第32話 一変した日常 ⑤
そう考えていると、不意に背後から強い気配を感じた。誰かが近づいてくる。陽太はジャージのことを考えるのをやめ、気配の正体を確かめようとした。
「日野くん」
呼びかける声に振り向くと、そこにはストレートの茶髪を右側で三つ編みにし、鎖骨まで垂らした女子生徒が立っていた。
「錦織さん、どうしたんですか?」
彼女の瞳は潤いを帯びた黒。白と黒のコントラストがはっきりした聡明な目が、どこか優等生らしい雰囲気を漂わせていた。少し内気で真面目そうな印象の彼女の名前は 錦織茜寧。1年B組の委員長であり、管弦楽部のバイオリニストとしても知られている。慎助が管弦楽部の写真を撮ることができたのは、彼女の協力があったからだと聞いたことがある。
「昨日、身元安全確認シートの返信が遅かったようだけど、何かあったの?」
「あっ、それは……」
「きっと、彼が忘れてただけだろ。陽太は物忘れが多いから」
慎輔が横から口を挟むと、茜寧は一瞬彼を見てから、再び陽太に視線を戻した。
「そうでしょうか?」
「ええと……昨晩は妹と大怪獣映画を観ていて、つい夢中になってしまって……それで、メッセージの確認が遅れました。本当に申し訳ないです」
「そうですか。先生がクラス全員の安否確認を徹底するように指示していたので、返信が遅いと心配になりますよ」
「そうだったんですね……」
街の一部が壊滅的な被害を受けたばかりだというのに、こんな時に大怪獣映画の話をするのは不謹慎に思われるかもしれない。あるいは、災害の重大さを理解していないと思われる可能性もある。そう感じたのか、茜寧の声は柔らかいが、その表情は少し硬かった。

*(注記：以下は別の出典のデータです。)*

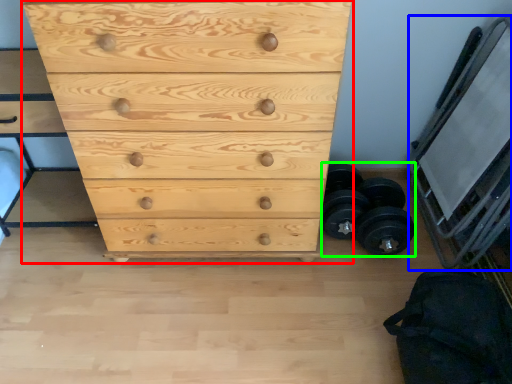 Question: Based on their relative distances, which object is nearer to chest of drawers (highlighted by a red box)? Choose from bunk bed (highlighted by a blue box) and dumbbell (highlighted by a green box).

Choices:
 (A) bunk bed
 (B) dumbbell

Answer: (B) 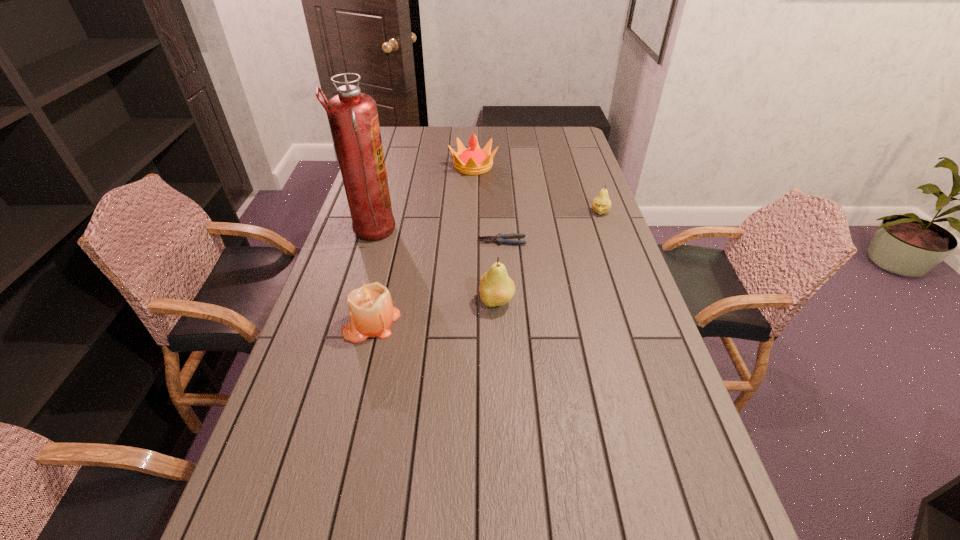 Given the evenly spaced pears in the image, where should an extra pear be added on the left to preserve the spacing? Please point to a vacant space. Please provide its 2D coordinates. Your answer should be formatted as a tuple, i.e. [(x, y)], where the tuple contains the x and y coordinates of a point satisfying the conditions above.

[(317, 459)]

「日野くん、趣味に熱中するのは悪くないですが、たまにはニュースや時事ネタにも目を向けたほうがいいと思います。昨日のシャドマイラの襲撃では、今も行方不明の人がいて、ご家族を亡くした方もいます。あなたは天文観測で街を回ることが多いですよね?最近は行動を控えたほうがいいかもしれません」
彼女は厳しく叱るような言い方ではなく、災害で多くの人が傷ついたことを思う切なさを滲ませていた。
「ありがとう、気をつけるよ」
陽太は小さく頷いた。
教室がざわつく中、陽太はふと、強いエネルギーの気配を感じた。それは廊下を進み、教室の外で止まった。彼は無意識に教室の前の扉に目を向けた。
扉が開き、入ってきたのは50代の男性教諭。痩せた体に眼鏡をかけた、世界史の先生だ。彼は普段から存在感が薄く、気がつけば教卓に立っていることが多い。
「あっ、先生が来た」
その直後、1時間目の授業開始を告げるチャイムが鳴った。
茜寧は前に進み出て、クラスメイトたちに呼びかけた。
「みんな、授業が始まるよ。席についてください」
慎輔は、陽太が先生が入るよりも前に扉を見ていたことが気になったのか、目を僅かに細めて彼の横顔をじっと見つめていた。
授業が始まり、教室は静寂に包まれた。しかし、陽太にとっては静寂とは言えなかった。集中を妨げる原因が大幅に減ったせいか、彼のエネルギー感知能力はさらに鋭敏になり、校内の1000人以上の生徒や教師、そして机に組み込まれたパソコンまで、全ての熱量が一気に押し寄せてきた。
まるで人混みの中にいるような感覚。息苦しく、意識を保つのが難しい。
――この窒息しそうな感覚……どうすればいいんだ……?
「次の段落を読みたい人はいますか?」
授業に集中できないままでは、この感覚を抑えられそうにない。少しでも意識を分散させようと、陽太は迷わず手を挙げた。
「はい」
「日野くんか。いいでしょう。読んでください」
陽太は立ち上がり、ディスプレイに映し出された教材を読み始めた。異常に敏感になったエネルギー感知能力を抑えるには、何か別のことに意識を向けるしかない。授業が終わるまで、この違和感と戦い続けるしかなかった。